(SUPPLIED INFORMATION)

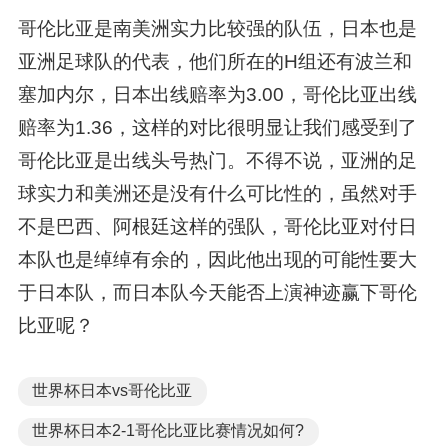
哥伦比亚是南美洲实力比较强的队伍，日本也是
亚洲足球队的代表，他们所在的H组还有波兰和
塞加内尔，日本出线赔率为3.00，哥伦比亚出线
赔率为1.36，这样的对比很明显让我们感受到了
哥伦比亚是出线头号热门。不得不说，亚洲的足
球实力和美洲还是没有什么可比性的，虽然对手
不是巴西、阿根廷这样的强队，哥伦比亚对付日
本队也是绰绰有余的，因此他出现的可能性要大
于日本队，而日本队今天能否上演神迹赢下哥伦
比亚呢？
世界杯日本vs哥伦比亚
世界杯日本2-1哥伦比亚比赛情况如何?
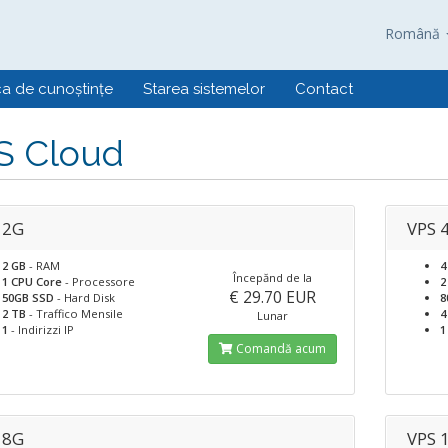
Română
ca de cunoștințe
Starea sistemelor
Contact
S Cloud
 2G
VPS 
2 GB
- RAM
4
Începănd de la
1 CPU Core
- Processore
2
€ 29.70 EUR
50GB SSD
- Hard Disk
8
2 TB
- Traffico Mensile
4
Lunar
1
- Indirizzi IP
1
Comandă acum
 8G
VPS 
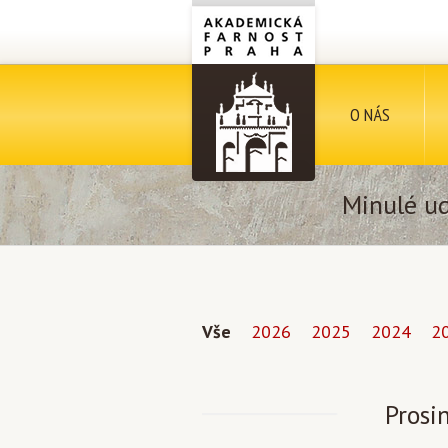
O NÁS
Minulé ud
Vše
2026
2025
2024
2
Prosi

(End SUPPLIED INFORMATION)
(SUPPLIED INFORMATION)

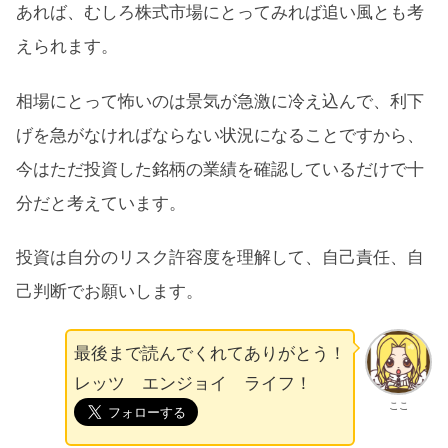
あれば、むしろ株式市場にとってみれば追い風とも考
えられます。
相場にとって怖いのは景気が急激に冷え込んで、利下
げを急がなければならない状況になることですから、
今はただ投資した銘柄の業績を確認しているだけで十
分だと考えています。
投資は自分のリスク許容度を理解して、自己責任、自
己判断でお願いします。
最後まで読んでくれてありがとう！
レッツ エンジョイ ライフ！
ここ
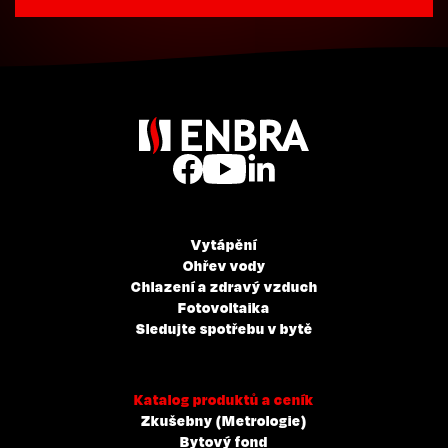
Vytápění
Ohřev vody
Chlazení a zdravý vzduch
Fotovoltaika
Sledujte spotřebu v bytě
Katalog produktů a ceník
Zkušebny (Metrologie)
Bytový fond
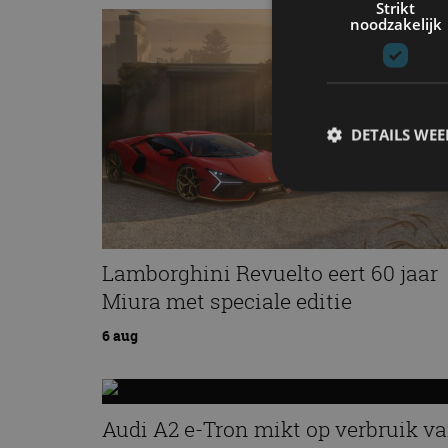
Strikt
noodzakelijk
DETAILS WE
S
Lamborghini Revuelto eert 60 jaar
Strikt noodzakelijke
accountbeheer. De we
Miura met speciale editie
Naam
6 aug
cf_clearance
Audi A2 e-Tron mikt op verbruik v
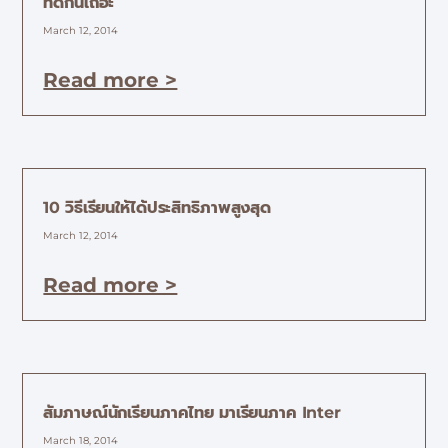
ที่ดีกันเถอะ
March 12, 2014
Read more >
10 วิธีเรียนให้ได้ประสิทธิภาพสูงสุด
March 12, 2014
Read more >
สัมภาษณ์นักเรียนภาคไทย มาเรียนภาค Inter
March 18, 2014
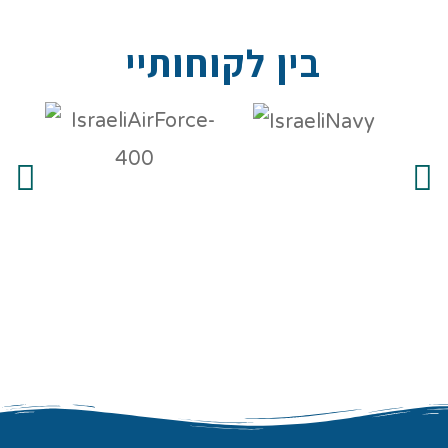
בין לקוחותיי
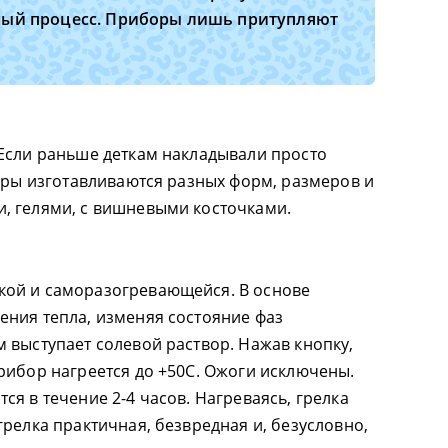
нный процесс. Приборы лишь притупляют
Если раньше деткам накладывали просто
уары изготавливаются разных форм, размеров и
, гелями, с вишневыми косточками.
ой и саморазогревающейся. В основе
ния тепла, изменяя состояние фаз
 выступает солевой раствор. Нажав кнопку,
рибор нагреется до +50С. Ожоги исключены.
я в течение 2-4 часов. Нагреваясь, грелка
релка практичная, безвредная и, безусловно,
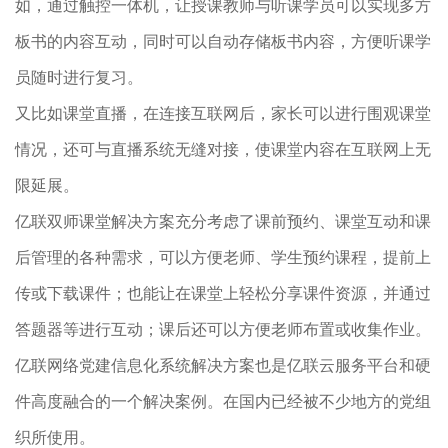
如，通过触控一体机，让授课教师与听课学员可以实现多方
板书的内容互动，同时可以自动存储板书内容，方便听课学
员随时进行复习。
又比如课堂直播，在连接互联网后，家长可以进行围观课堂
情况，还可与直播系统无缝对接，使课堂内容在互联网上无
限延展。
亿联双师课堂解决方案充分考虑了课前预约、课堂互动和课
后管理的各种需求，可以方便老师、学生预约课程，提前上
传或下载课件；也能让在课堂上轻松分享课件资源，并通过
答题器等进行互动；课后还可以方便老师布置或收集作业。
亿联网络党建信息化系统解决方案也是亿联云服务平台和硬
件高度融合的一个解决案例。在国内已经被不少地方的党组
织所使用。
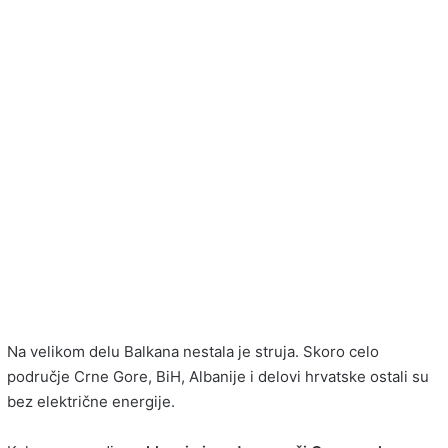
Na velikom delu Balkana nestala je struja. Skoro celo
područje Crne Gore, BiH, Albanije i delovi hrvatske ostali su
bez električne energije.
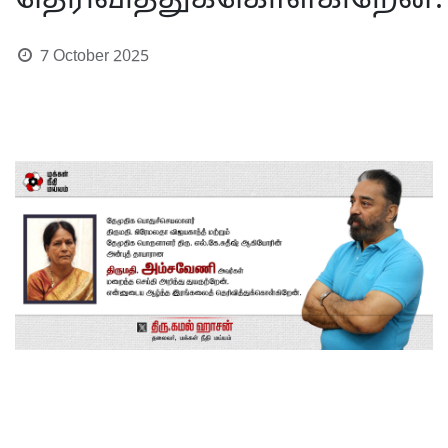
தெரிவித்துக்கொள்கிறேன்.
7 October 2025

(End SUPPLIED INFORMATION)
(SUPPLIED INFORMATION)

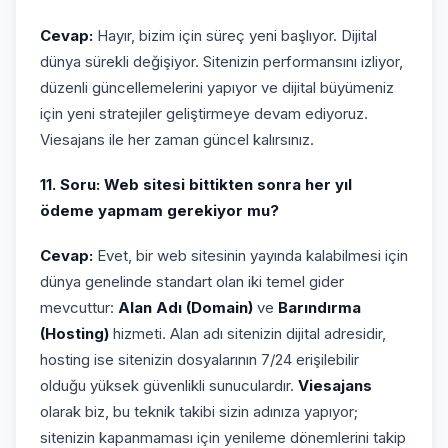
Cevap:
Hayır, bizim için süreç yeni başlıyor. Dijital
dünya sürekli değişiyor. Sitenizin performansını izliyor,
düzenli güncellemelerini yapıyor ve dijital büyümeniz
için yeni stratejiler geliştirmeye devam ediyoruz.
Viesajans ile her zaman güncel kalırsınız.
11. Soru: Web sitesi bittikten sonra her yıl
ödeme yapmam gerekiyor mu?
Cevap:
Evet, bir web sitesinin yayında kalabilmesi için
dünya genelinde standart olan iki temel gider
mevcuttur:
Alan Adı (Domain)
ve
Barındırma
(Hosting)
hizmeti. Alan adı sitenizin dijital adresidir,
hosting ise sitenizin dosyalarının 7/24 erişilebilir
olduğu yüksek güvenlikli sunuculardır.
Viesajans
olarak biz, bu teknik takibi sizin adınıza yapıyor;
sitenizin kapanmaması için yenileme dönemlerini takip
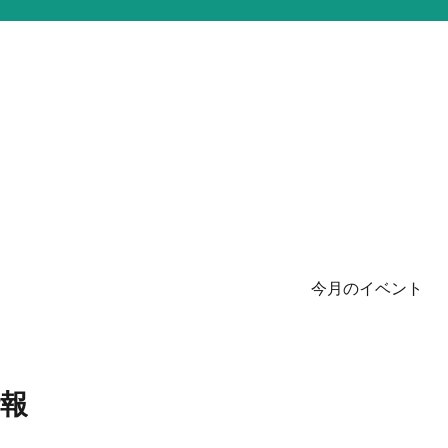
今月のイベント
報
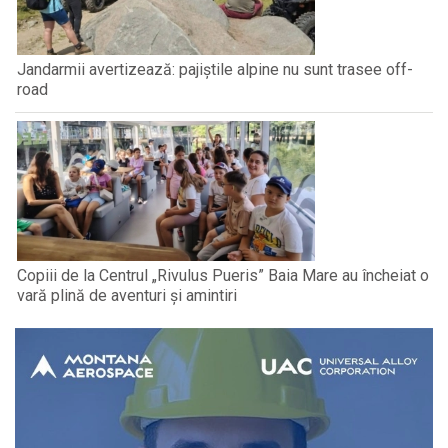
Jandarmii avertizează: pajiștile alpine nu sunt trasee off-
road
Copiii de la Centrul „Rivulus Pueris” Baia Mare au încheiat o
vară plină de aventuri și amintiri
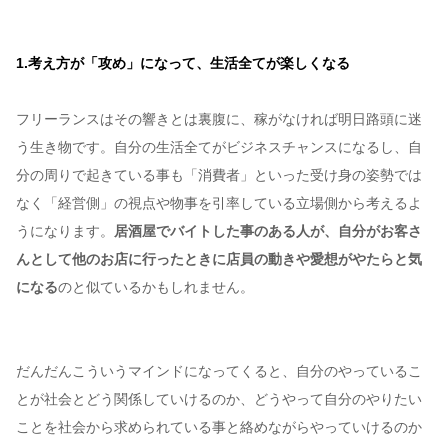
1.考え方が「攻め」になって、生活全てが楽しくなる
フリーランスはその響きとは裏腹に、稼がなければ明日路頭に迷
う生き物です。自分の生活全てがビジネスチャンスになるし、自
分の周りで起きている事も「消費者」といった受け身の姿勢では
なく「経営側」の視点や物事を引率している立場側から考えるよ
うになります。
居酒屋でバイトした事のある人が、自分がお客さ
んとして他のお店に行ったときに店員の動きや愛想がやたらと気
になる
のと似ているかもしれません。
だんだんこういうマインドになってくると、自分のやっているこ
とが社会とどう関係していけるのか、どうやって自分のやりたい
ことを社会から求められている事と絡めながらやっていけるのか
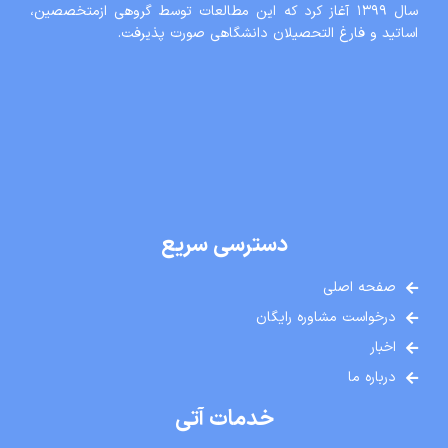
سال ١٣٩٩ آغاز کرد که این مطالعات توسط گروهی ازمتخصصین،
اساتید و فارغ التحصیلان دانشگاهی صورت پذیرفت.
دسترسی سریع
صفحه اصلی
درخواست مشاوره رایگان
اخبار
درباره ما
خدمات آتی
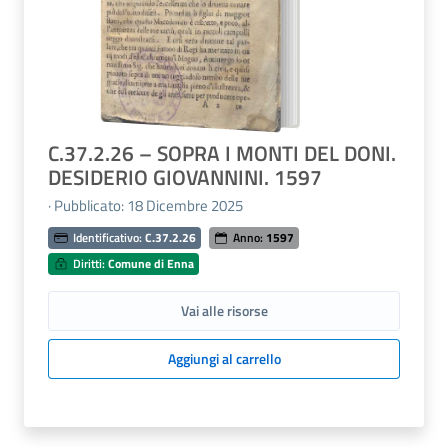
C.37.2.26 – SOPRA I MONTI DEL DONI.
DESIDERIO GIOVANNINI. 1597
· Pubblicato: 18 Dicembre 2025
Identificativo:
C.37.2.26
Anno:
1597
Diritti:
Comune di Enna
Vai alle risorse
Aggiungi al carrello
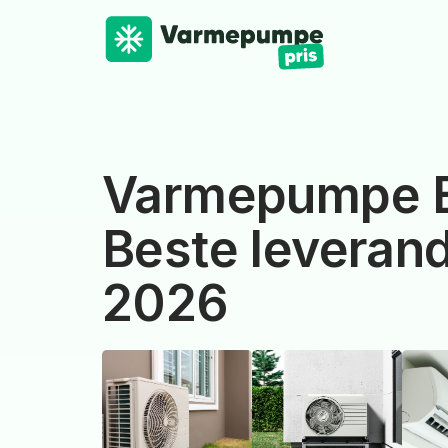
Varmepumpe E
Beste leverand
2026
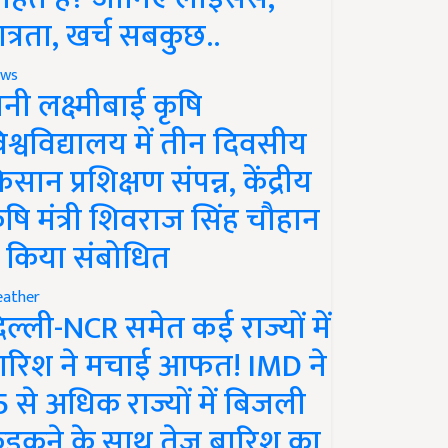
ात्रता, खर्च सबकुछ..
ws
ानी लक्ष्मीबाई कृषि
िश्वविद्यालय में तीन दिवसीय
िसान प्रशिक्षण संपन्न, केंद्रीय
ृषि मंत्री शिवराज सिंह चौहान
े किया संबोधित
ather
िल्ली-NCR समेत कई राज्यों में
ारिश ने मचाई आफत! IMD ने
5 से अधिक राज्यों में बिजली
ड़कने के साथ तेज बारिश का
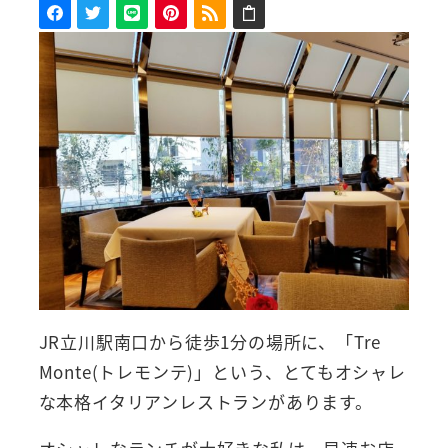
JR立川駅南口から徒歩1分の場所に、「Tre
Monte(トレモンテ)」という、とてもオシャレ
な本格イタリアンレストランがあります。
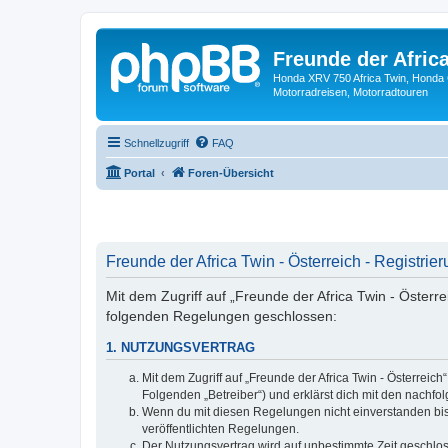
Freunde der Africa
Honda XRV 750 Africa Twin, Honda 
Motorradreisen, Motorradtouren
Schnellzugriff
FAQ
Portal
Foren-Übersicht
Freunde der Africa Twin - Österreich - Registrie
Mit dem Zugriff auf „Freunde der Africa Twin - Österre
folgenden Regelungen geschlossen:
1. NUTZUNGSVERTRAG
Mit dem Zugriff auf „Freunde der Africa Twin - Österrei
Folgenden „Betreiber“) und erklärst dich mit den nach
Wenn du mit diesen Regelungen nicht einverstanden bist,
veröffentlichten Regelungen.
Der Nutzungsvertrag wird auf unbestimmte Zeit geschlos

(End SUPPLIED INFORMATION)

# EXERCISE PROMPT
Where in the records does the string "Viesajans" appear? Copy every line that has it.

# TASK OUTPUT
Viesajans ile her zaman güncel kalırsınız.
Viesajans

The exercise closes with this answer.